- _Records for processing_
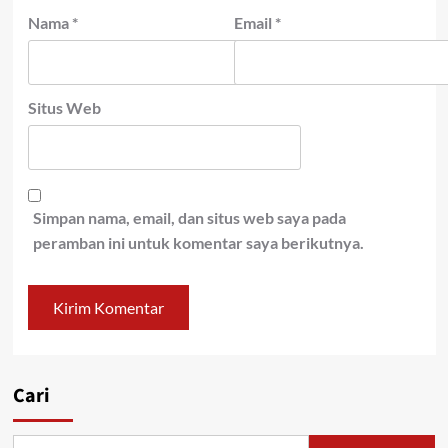
Nama
*
Email
*
Situs Web
Simpan nama, email, dan situs web saya pada
peramban ini untuk komentar saya berikutnya.
Cari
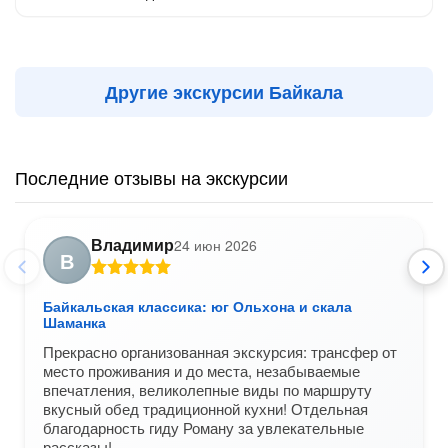
Другие экскурсии Байкала
Последние отзывы на экскурсии
Владимир
24 июн 2026
В
Байкальская классика: юг Ольхона и скала
Шаманка
Прекрасно организованная экскурсия: трансфер от
место проживания и до места, незабываемые
впечатления, великолепные виды по маршруту
вкусный обед традиционной кухни! Отдельная
благодарность гиду Роману за увлекательные
рассказы!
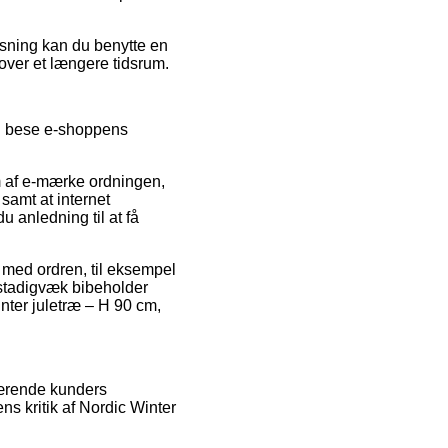
øsning kan du benytte en
 over et længere tidsrum.
en bese e-shoppens
m af e-mærke ordningen,
samt at internet
u anledning til at få
 med ordren, til eksempel
n stadigvæk bibeholder
nter juletræ – H 90 cm,
værende kunders
ns kritik af Nordic Winter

- _Task prompt_
Copy out exactly the lines from the one containing "øsning kan du benytte en" through the last line above, keeping both end lines.

- _Exercise result_
øsning kan du benytte en
 over et længere tidsrum.
en bese e-shoppens
m af e-mærke ordningen,
samt at internet
u anledning til at få
 med ordren, til eksempel
n stadigvæk bibeholder
nter juletræ – H 90 cm,
værende kunders
ns kritik af Nordic Winter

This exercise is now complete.